## Task description:
Filter the data for lines with the word "Jual", then copy every line so identified.
----- Exercise data -----
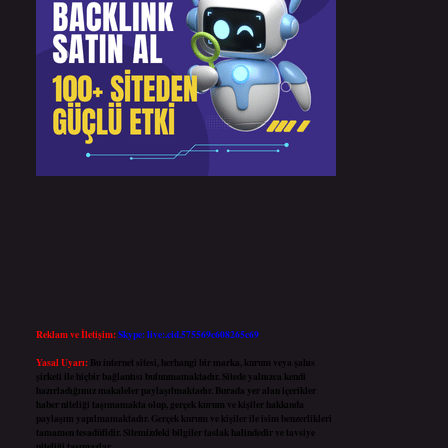
Reklam ve İletişim:
Skype: live:.cid.575569c608265c69
Yasal Uyarı:
Bu internet sitesi, herhangi bir marka, kurum veya şahıs
şirketi ile hiçbir bağlantısı bulunmamaktadır. Sitede yalnızca kendi
hazırladığımız makaleler paylaşılmaktadır. Burada yer alan içerikler
haber niteliği taşımamakta olup, gerçek kurum ve kişiler hakkında
paylaşım yapılmamaktadır. Gerçek kurum ve kişiler ile isim benzerlikleri
tamamen tesadüfidir. Sitemizdeki bilgiler taslak halindedir ve tavsiye
niteliği taşımazlar.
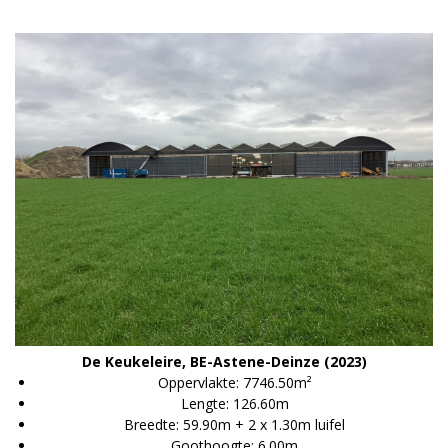
De Keukeleire, BE-Astene-Deinze (2023)
Oppervlakte: 7746.50m²
Lengte: 126.60m
Breedte: 59.90m + 2 x 1.30m luifel
Goothoogte: 6.00m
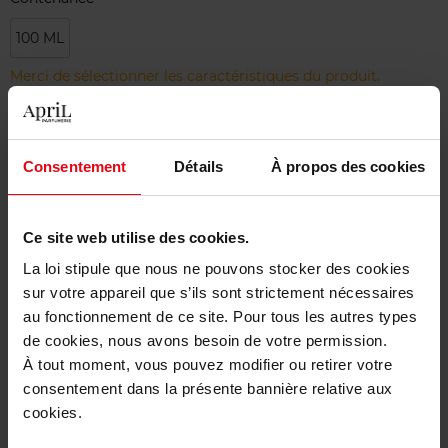
100 ML
Merci de sélectionner les caractéristiques du produit.
Ajouter
Consentement
Détails
À propos des cookies
Livraison gratuite à partir de 50€
Retour gratuit dans votre magasin
Ce site web utilise des cookies.
La loi stipule que nous ne pouvons stocker des cookies
sur votre appareil que s’ils sont strictement nécessaires
au fonctionnement de ce site. Pour tous les autres types
de cookies, nous avons besoin de votre permission.
Description
À tout moment, vous pouvez modifier ou retirer votre
consentement dans la présente bannière relative aux
cookies.
Caractéristiques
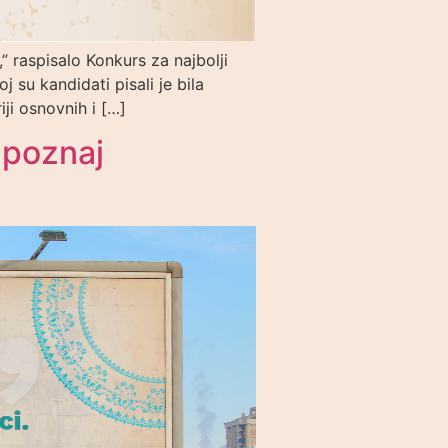
” raspisalo Konkurs za najbolji
 su kandidati pisali je bila
ji osnovnih i […]
Upoznaj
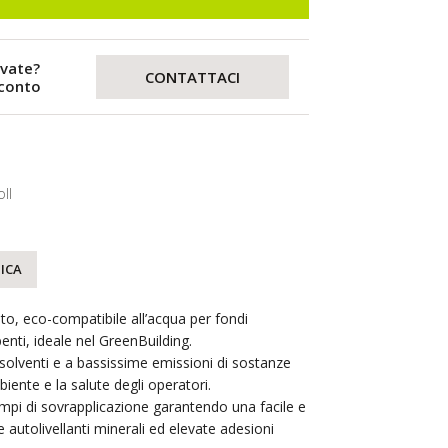
evate?
CONTATTACI
sconto
ll
ICA
to, eco-compatibile all’acqua per fondi
nti, ideale nel GreenBuilding.
lventi e a bassissime emissioni di sostanze
biente e la salute degli operatori.
empi di sovrapplicazione garantendo una facile e
 e autolivellanti minerali ed elevate adesioni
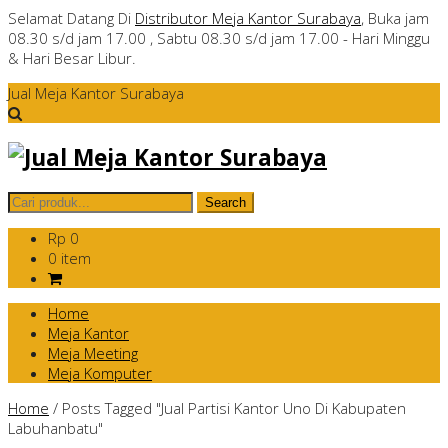
Selamat Datang Di
Distributor Meja Kantor Surabaya
, Buka jam
08.30 s/d jam 17.00 , Sabtu 08.30 s/d jam 17.00 - Hari Minggu
& Hari Besar Libur.
Jual Meja Kantor Surabaya
Rp 0
0 item
Home
Meja Kantor
Meja Meeting
Meja Komputer
Home
/
Posts Tagged "Jual Partisi Kantor Uno Di Kabupaten
Labuhanbatu"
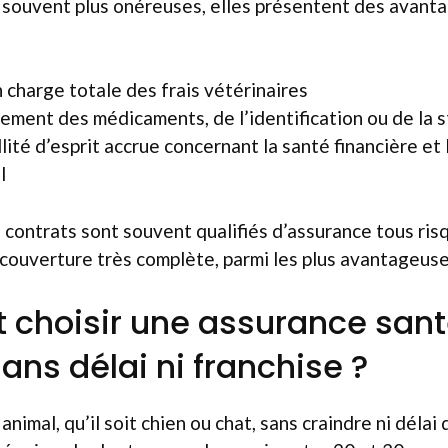
 souvent plus onéreuses, elles présentent des avanta
n charge totale des frais vétérinaires
ement des médicaments, de l’identification ou de la st
lité d’esprit accrue concernant la santé financière et
l
 contrats sont souvent qualifiés d’assurance tous ris
e couverture très complète, parmi les plus avantageus
choisir une assurance san
ans délai ni franchise ?
animal, qu’il soit chien ou chat, sans craindre ni délai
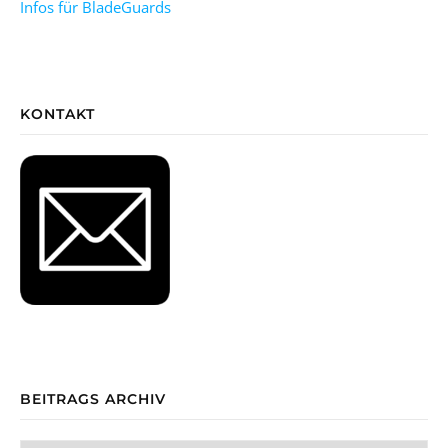
Infos für BladeGuards
KONTAKT
BEITRAGS ARCHIV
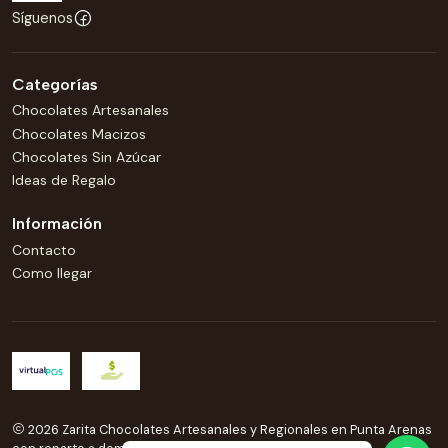
Síguenos
Categorías
Chocolates Artesanales
Chocolates Macizos
Chocolates Sin Azúcar
Ideas de Regalo
Información
Contacto
Como llegar
2026 Zarita Chocolates Artesanales y Regionales en Punta Arenas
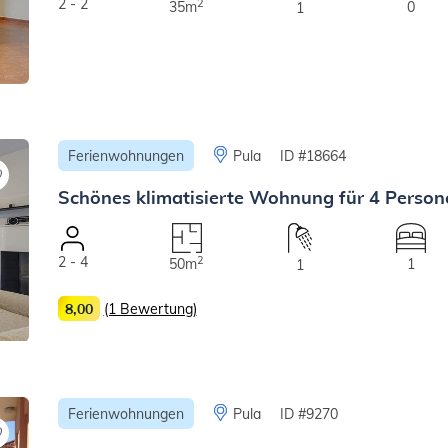
2 - 2
2
35m
0
1
Ferienwohnungen
Pula
ID #18664
Schönes klimatisierte Wohnung für 4 Persone
2 - 4
2
50m
1
1
8,00
(1 Bewertung)
Ferienwohnungen
Pula
ID #9270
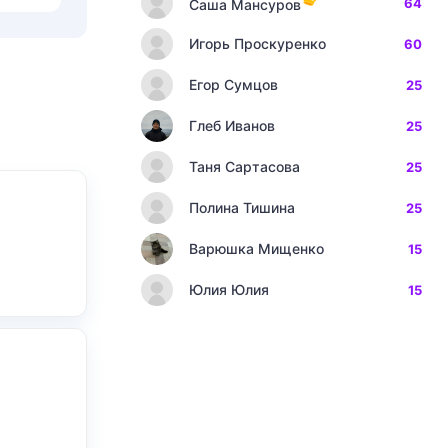
64
Саша Мансуров
Игорь Проскуренко
60
Егор Сумцов
25
Глеб Иванов
25
Таня Сартасова
25
Полина Тишина
25
Варюшка Мищенко
15
Юлия Юлия
15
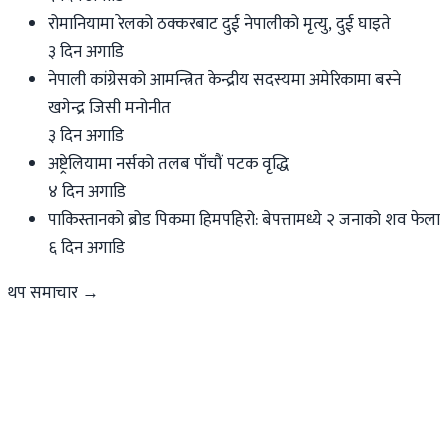
रोमानियामा रेलको ठक्करबाट दुई नेपालीको मृत्यु, दुई घाइते
३ दिन अगाडि
नेपाली कांग्रेसको आमन्त्रित केन्द्रीय सदस्यमा अमेरिकामा बस्ने
खगेन्द्र जिसी मनोनीत
३ दिन अगाडि
अष्ट्रेलियामा नर्सको तलब पाँचौं पटक वृद्धि
४ दिन अगाडि
पाकिस्तानको ब्रोड पिकमा हिमपहिरो: बेपत्तामध्ये २ जनाको शव फेला
६ दिन अगाडि
थप समाचार →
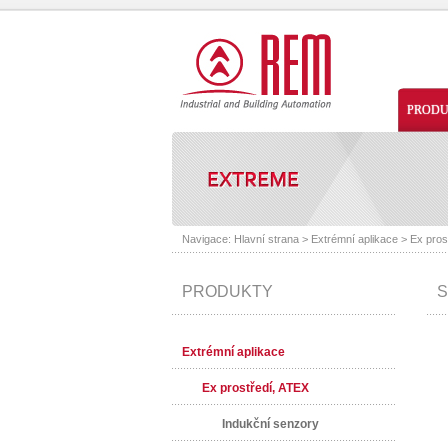
PROD
Navigace:
Hlavní strana
>
Extrémní aplikace
>
Ex pros
PRODUKTY
S
Extrémní aplikace
Ex prostředí, ATEX
Indukční senzory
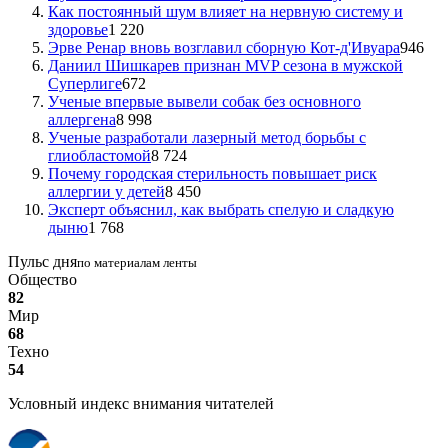
Как постоянный шум влияет на нервную систему и
здоровье
1 220
Эрве Ренар вновь возглавил сборную Кот-д'Ивуара
946
Даниил Шишкарев признан MVP сезона в мужской
Суперлиге
672
Ученые впервые вывели собак без основного
аллергена
8 998
Ученые разработали лазерный метод борьбы с
глиобластомой
8 724
Почему городская стерильность повышает риск
аллергии у детей
8 450
Эксперт объяснил, как выбрать спелую и сладкую
дыню
1 768
Пульс дня
по материалам ленты
Общество
82
Мир
68
Техно
54
Условный индекс внимания читателей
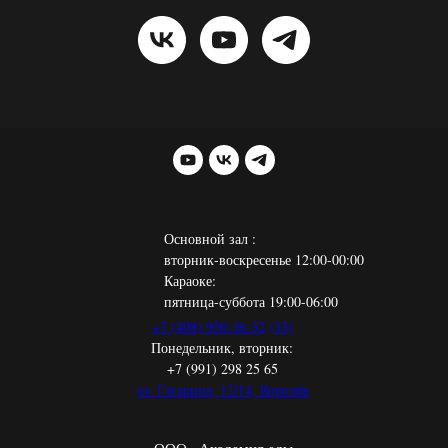
Основной зал :
вторник-воскресенье 12:00-00:00
Караоке:
пятница-суббота 19:00-06:00
+7 (498) 950-36-32
(33)
Понедельник, вторник:
+7 (991) 298 25 65
ул. Гагарина, 12/14, Королёв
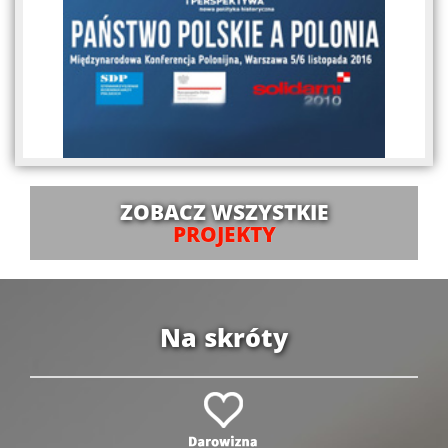
ZOBACZ WSZYSTKIE
PROJEKTY
Na skróty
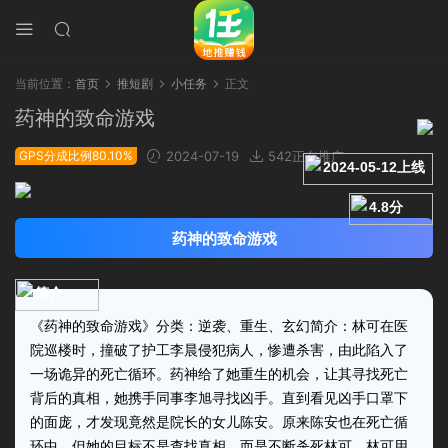
当前位置：
首页
推短剧
小任务
正文
药神的致命游戏
GPS分成比例80.10%
2024-07-19
542正在推广
2024-05-12上线
4.8分
药神的致命游戏
简介
《药神的致命游戏》分类：逆袭、重生、玄幻简介：林可在医
院巡楼时，撞破了护工李晨侵犯病人，惨遭杀害，由此陷入了
一场诡异的死亡循环。药神给了她重生的机会，让其寻找死亡
背后的真相，她携手同事李旭寻找凶手。直到看见凶手口罩下
的面庞，才发现竟然是院长的女儿陈安。原来陈安也在死亡循
环中，但她的目标不是查找真相，而是不断杀死林可。林可用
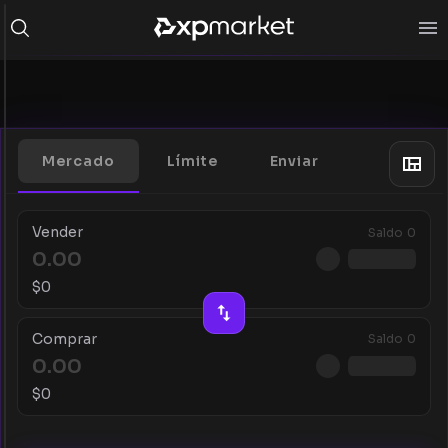
Mercado
Límite
Enviar
Vender
Saldo
0
$
0
Comprar
Saldo
0
$
0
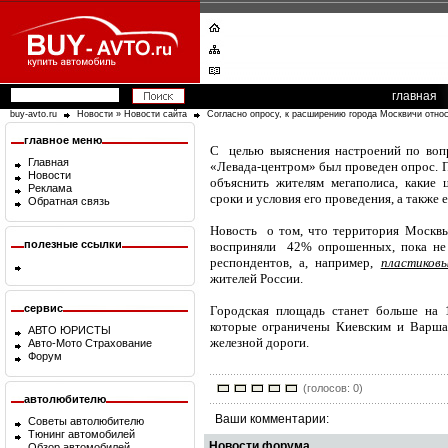
главная
buy-avto.ru
Новости
»
Новости сайта
Согласно опросу, к расширению города Москвичи отно
главное меню
С целью выяснения настроений по воп
Главная
«Левада-центром» был проведен опрос. П
Новости
объяснить жителям мегаполиса, какие 
Реклама
сроки и условия его проведения, а также
Обратная связь
Новость о том, что территория Москвы 
полезные ссылки
восприняли 42% опрошенных, пока не з
респондентов, а, например,
пластиков
жителей России.
сервис
Городская площадь станет больше на 1
которые ограничены Киевским и Варша
АВТО ЮРИСТЫ
железной дороги.
Авто-Мото Страхование
Форум
(голосов: 0)
автолюбителю
Ваши комментарии:
Советы автолюбителю
Тюнинг автомобилей
Новости форума
Обзор автомобилей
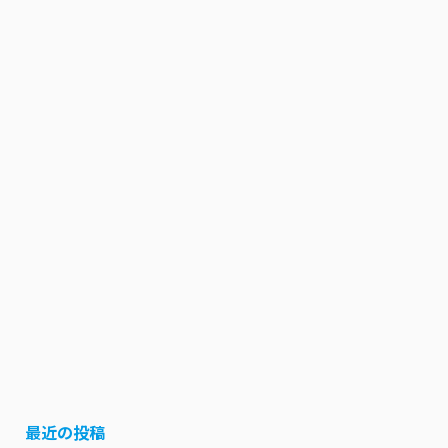
最近の投稿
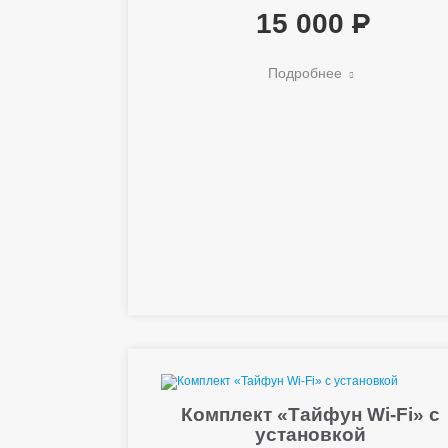
15 000
Подробнее
Комплект «Тайфун Wi-Fi» с
установкой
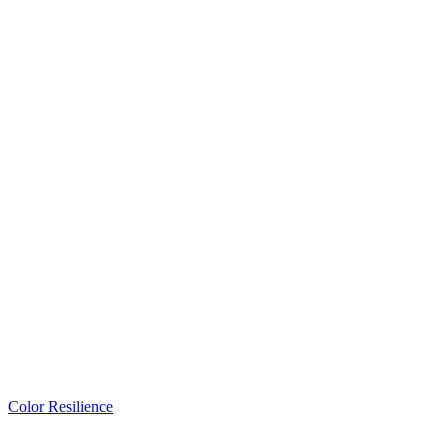
Color Resilience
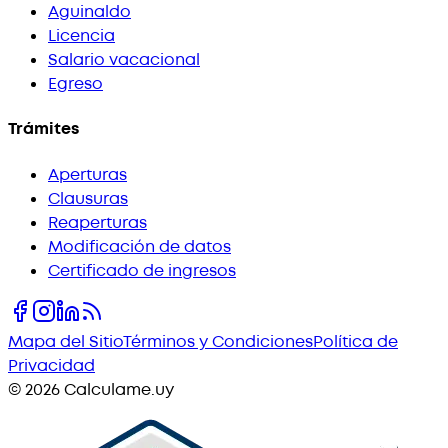
Aguinaldo
Licencia
Salario vacacional
Egreso
Trámites
Aperturas
Clausuras
Reaperturas
Modificación de datos
Certificado de ingresos
Mapa del Sitio
Términos y Condiciones
Política de
Privacidad
©
2026
Calculame.uy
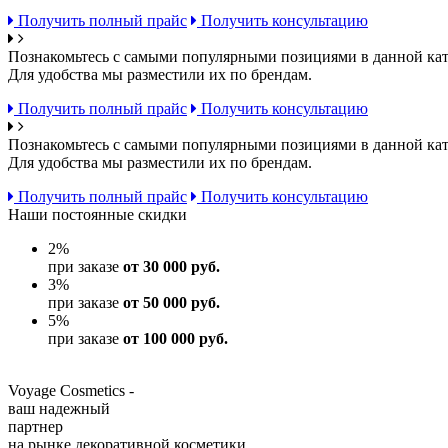
Получить полный прайс
Получить консультацию
Познакомьтесь с самыми популярными позициями в данной кат
Для удобства мы разместили их по брендам.
Получить полный прайс
Получить консультацию
Познакомьтесь с самыми популярными позициями в данной кат
Для удобства мы разместили их по брендам.
Получить полный прайс
Получить консультацию
Наши постоянные скидки
2
%
при заказе
от 30 000 руб.
3
%
при заказе
от 50 000 руб.
5
%
при заказе
от 100 000 руб.
Voyage Cosmetics -
ваш надежный
партнер
на рынке декоративной косметики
-----
## Exercise answer:
Jual Meja Kantor Surabaya
Posts Tagged "Jual Partisi Kantor Uno Di Kabupaten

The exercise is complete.